In our case, the opposite is true, Serbia has a deficit, that is. it imports more than it exports. There are more goods and services on the market. so you need to have more money than GDP dictates.
How do we position ourselves with this parameter, that is? What is the level of monetization in Serbia?
If M2 is around 10 billion euros in equivalent dinars, and the corrected value of GDP is around 48 billion euros, it means that our level of monetization is around 20 percent.
Comparative analyzes with countries in transition, which (like us) do not have developed financial markets, say that this value should be around 50 percent.
And our academic experts say that Serbia should not use the main program, although it should have 2.5 times more money than now. It turns out that Serbia cannot “pull” even three billion euros from a helicopter, although, according to all laws of science and economic practice, it lacks 14 billion euros in circulation!

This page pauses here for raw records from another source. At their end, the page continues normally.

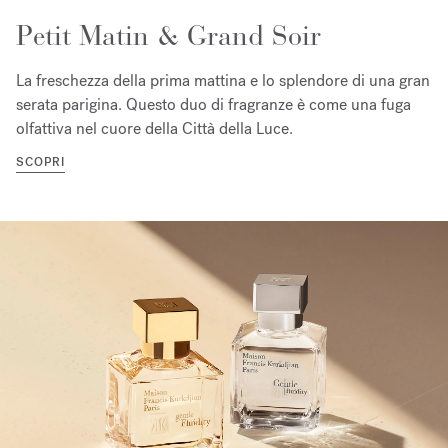
Petit Matin & Grand Soir
La freschezza della prima mattina e lo splendore di una gran
serata parigina. Questo duo di fragranze è come una fuga
olfattiva nel cuore della Città della Luce.
SCOPRI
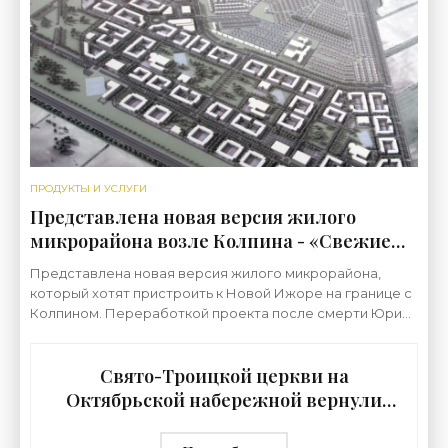
Деревянный
ПРОДУКТЫ И УСЛУГИ
Представлена новая версия жилого
микрорайона возле Колпина - «Свежие
новости строительства»
Представлена новая версия жилого микрорайона,
который хотят пристроить к Новой Ижоре на границе с
Колпином. Переработкой проекта после смерти Юрия
Митюрева занялся выходец из его бюро Феликс
Буянов.
Свято-Троицкой церкви на
Октябрьской набережной вернули
пять куполов - «Свежие новости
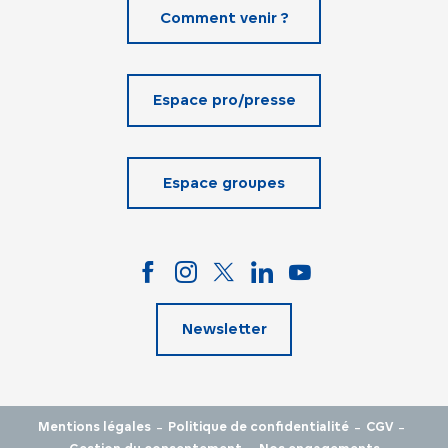
Comment venir ?
Espace pro/presse
Espace groupes
Newsletter
-
-
-
Mentions légales
Politique de confidentialité
CGV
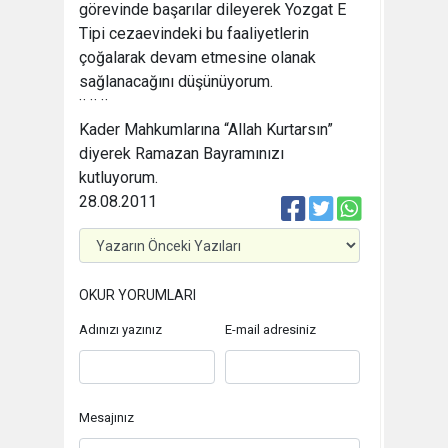
görevinde başarılar dileyerek Yozgat E
Tipi cezaevindeki bu faaliyetlerin
çoğalarak devam etmesine olanak
sağlanacağını düşünüyorum.
¨ ¨ ¨
Kader Mahkumlarına “Allah Kurtarsın”
diyerek Ramazan Bayramınızı
kutluyorum.
28.08.2011
OKUR YORUMLARI
Adınızı yazınız
E-mail adresiniz
Mesajınız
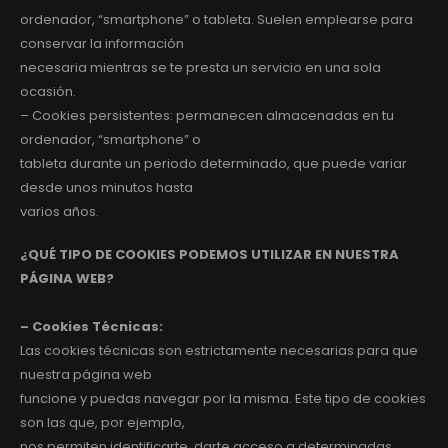
ordenador, “smartphone” o tableta. Suelen emplearse para
conservar la información
necesaria mientras se te presta un servicio en una sola
ocasión.
– Cookies persistentes: permanecen almacenadas en tu
ordenador, “smartphone” o
tableta durante un periodo determinado, que puede variar
desde unos minutos hasta
varios años.
¿QUÉ TIPO DE COOKIES PODEMOS UTILIZAR EN NUESTRA
PÁGINA WEB?
– Cookies Técnicas:
Las cookies técnicas son estrictamente necesarias para que
nuestra página web
funcione y puedas navegar por la misma. Este tipo de cookies
son las que, por ejemplo,
nos permiten identificarte, darte acceso a determinadas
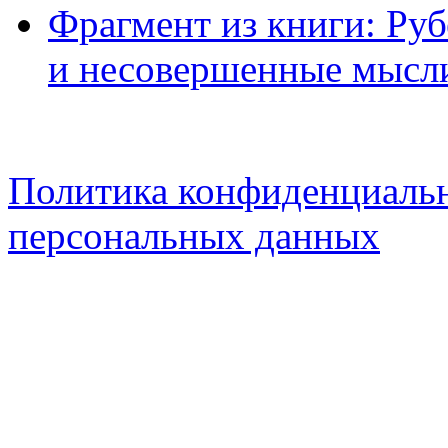
Фрагмент из книги: Ру
и несовершенные мысл
Политика конфиденциальн
персональных данных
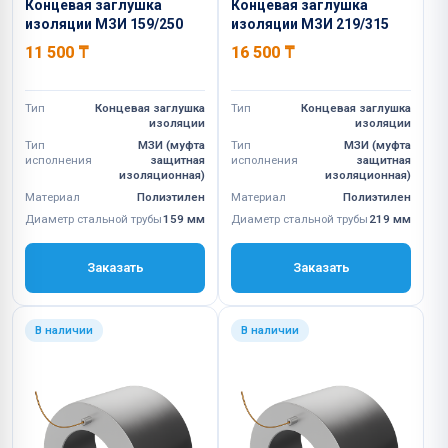
Концевая заглушка
Концевая заглушка
изоляции МЗИ 159/250
изоляции МЗИ 219/315
11 500
₸
16 500
₸
Тип
Концевая заглушка
Тип
Концевая заглушка
изоляции
изоляции
Тип
МЗИ (муфта
Тип
МЗИ (муфта
исполнения
защитная
исполнения
защитная
изоляционная)
изоляционная)
Материал
Полиэтилен
Материал
Полиэтилен
Диаметр стальной трубы
159 мм
Диаметр стальной трубы
219 мм
Заказать
Заказать
В наличии
В наличии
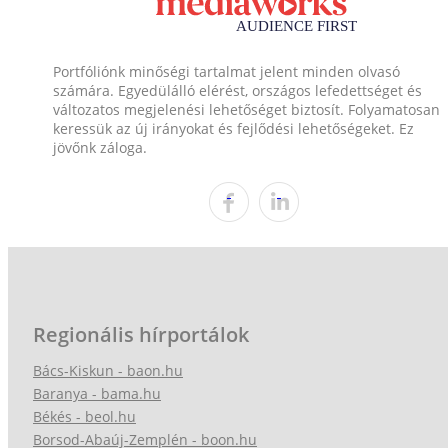
Portfóliónk minőségi tartalmat jelent minden olvasó
számára. Egyedülálló elérést, országos lefedettséget és
változatos megjelenési lehetőséget biztosít. Folyamatosan
keressük az új irányokat és fejlődési lehetőségeket. Ez
jövőnk záloga.
Regionális hírportálok
Bács-Kiskun - baon.hu
Baranya - bama.hu
Békés - beol.hu
Borsod-Abaúj-Zemplén - boon.hu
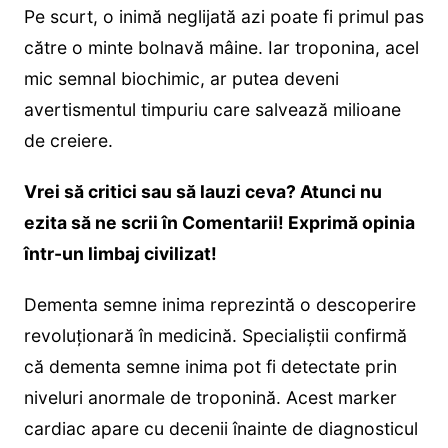
Pe scurt, o inimă neglijată azi poate fi primul pas
către o minte bolnavă mâine. Iar troponina, acel
mic semnal biochimic, ar putea deveni
avertismentul timpuriu care salvează milioane
de creiere.
Vrei să critici sau să lauzi ceva? Atunci nu
ezita să ne scrii în Comentarii! Exprimă opinia
într-un limbaj civilizat!
Dementa semne inima reprezintă o descoperire
revoluționară în medicină. Specialiștii confirmă
că dementa semne inima pot fi detectate prin
niveluri anormale de troponină. Acest marker
cardiac apare cu decenii înainte de diagnosticul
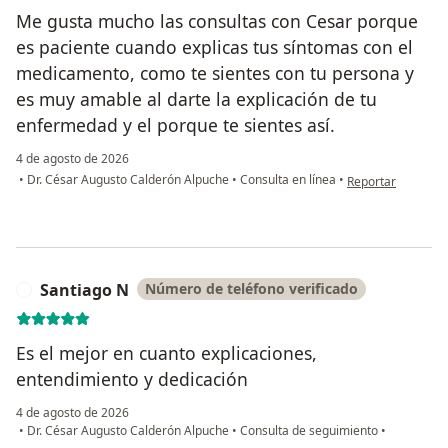
Me gusta mucho las consultas con Cesar porque
es paciente cuando explicas tus síntomas con el
medicamento, como te sientes con tu persona y
es muy amable al darte la explicación de tu
enfermedad y el porque te sientes así.
4 de agosto de 2026
en opinión del us
•
Dr. César Augusto Calderón Alpuche
•
Consulta en línea
•
Reportar
Santiago N
Número de teléfono verificado
S
Es el mejor en cuanto explicaciones,
entendimiento y dedicación
4 de agosto de 2026
•
Dr. César Augusto Calderón Alpuche
•
Consulta de seguimiento
•
en opinión del usuario Santiago N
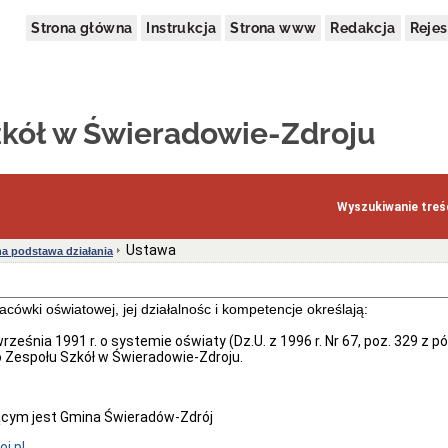
Strona główna
Instrukcja
Strona www
Redakcja
Rejes
zkół w Świeradowie-Zdroju
Wyszukiwanie treśc
Ustawa
a podstawa działania
acówki oświatowej, jej działalnośc i kompetencje określają:
rześnia 1991 r. o systemie oświaty (Dz.U. z 1996 r. Nr 67, poz. 329 z p
o Zespołu Szkół w Świeradowie-Zdroju.
ym jest Gmina Świeradów-Zdrój
j.pl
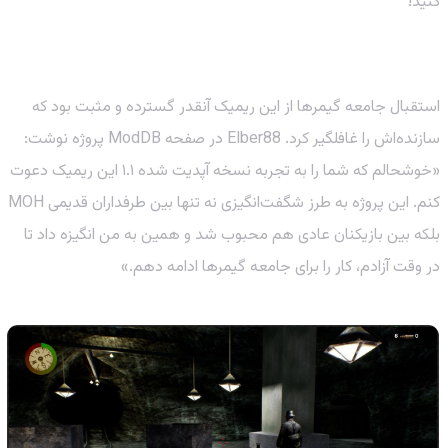
کنید!
استقبال طوفانی و یک سورپرایز ویژه: مرحله گمشده!
استقبال جامعه گیمرها از این ریمیک آنقدر گسترده و مثبت بود که
سازنده‌اش را غافلگیر کرد. Elber88 در صفحه ModDB پروژه نوشت:
«خوشحالم که شما را به تجربه نسخه آپدیت شده ۱.۱ این ریمیک دعوت
کنم. این پروژه به طرز شگفت‌انگیزی نه تنها بین طرفداران قدیمی MOH
بلکه بین بازیکنان عادی هم محبوب شد و همین به من انگیزه داد تا
در وقت آزادم، کار را برای جامعه گیمرها ادامه دهم.»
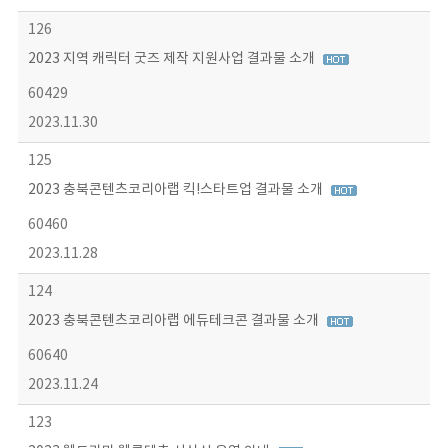
126
2023 지역 캐릭터 굿즈 제작 지원사업 결과물 소개
60429
2023.11.30
125
2023 충북콘텐츠코리아랩 킥!스타트업 결과물 소개
60460
2023.11.28
124
2023 충북콘텐츠코리아랩 에듀테크콘 결과물 소개
60640
2023.11.24
123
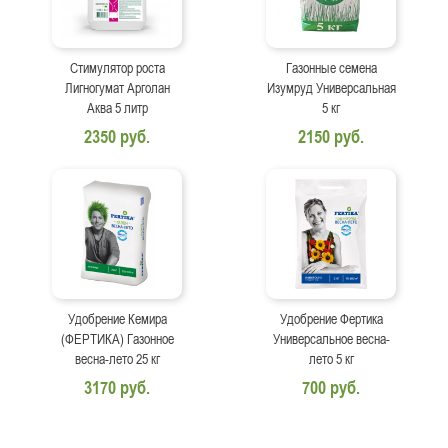
Стимулятор роста
Газонные семена
Лигногумат Арголан
Изумруд Универсальная
Аква 5 литр
5 кг
2350 руб.
2150 руб.
Удобрение Кемира
Удобрение Фертика
(ФЕРТИКА) Газонное
Универсальное весна-
весна-лето 25 кг
лето 5 кг
3170 руб.
700 руб.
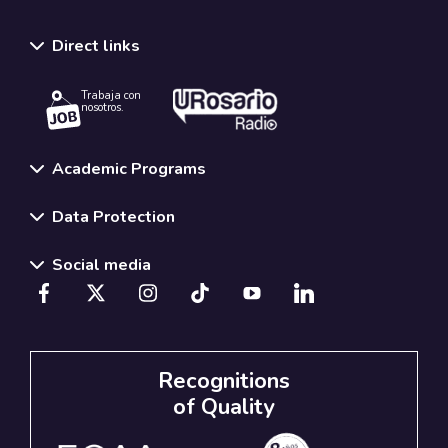
Direct links
Trabaja con
nosotros.
Academic Programs
Data Protection
Social media
Recognitions
of Quality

It is foolish to cite, as an argument, legal restrictions when we were in a state of emergency.
So not all laws apply. The state of emergency was the legal basis for the Serbian budget to borrow from the NBS and thus correct the lack of money in circulation. It seems that the economy is playing much more at the “edge of the knife” due to a decades-long problem with a huge lack of money in circulation, and not due to two months of reduced activity.
The author is an economist and entrepreneur.